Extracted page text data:
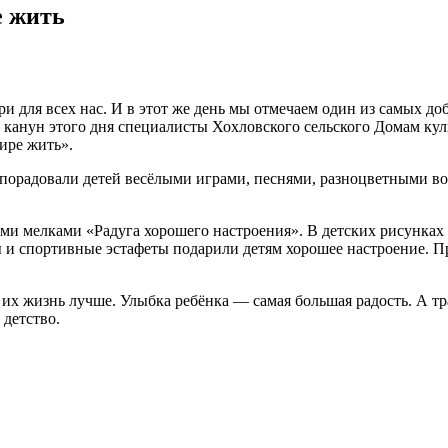
е жить
ри для всех нас. И в этот же день мы отмечаем один из самых 
 канун этого дня специалисты Хохловского сельского Домам ку
ире жить».
порадовали детей весёлыми играми, песнями, разноцветными во
и мелками «Радуга хорошего настроения». В детских рисунках 
 и спортивные эстафеты подарили детям хорошее настроение. 
ть их жизнь лучше. Улыбка ребёнка — самая большая радость. А 
 детство.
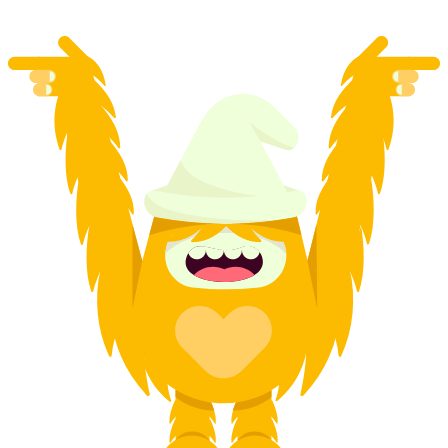
már HUF 23600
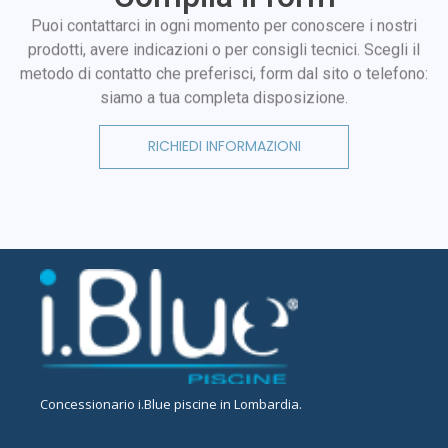
Puoi contattarci in ogni momento per conoscere i nostri
prodotti, avere indicazioni o per consigli tecnici. Scegli il
metodo di contatto che preferisci, form dal sito o telefono:
siamo a tua completa disposizione.
RICHIEDI INFORMAZIONI
Concessionario
i.Blue piscine in Lombardia
.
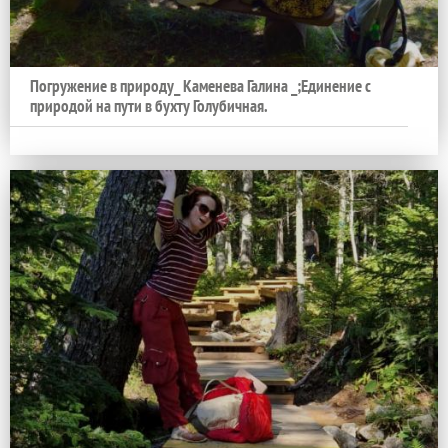
Погружение в природу_ Каменева Галина _;Единение с
природой на пути в бухту Голубичная.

- [What the exercise asks] Exactly the lines from the one containing "prodotti, avere indicazioni" to the final line of the entries are wanted; please write them out, both ends included, but not the pictures.

- [Response below]
prodotti, avere indicazioni o per consigli tecnici. Scegli il
metodo di contatto che preferisci, form dal sito o telefono:
siamo a tua completa disposizione.
RICHIEDI INFORMAZIONI
Concessionario
i.Blue piscine in Lombardia
.
Погружение в природу_ Каменева Галина _;Единение с
природой на пути в бухту Голубичная.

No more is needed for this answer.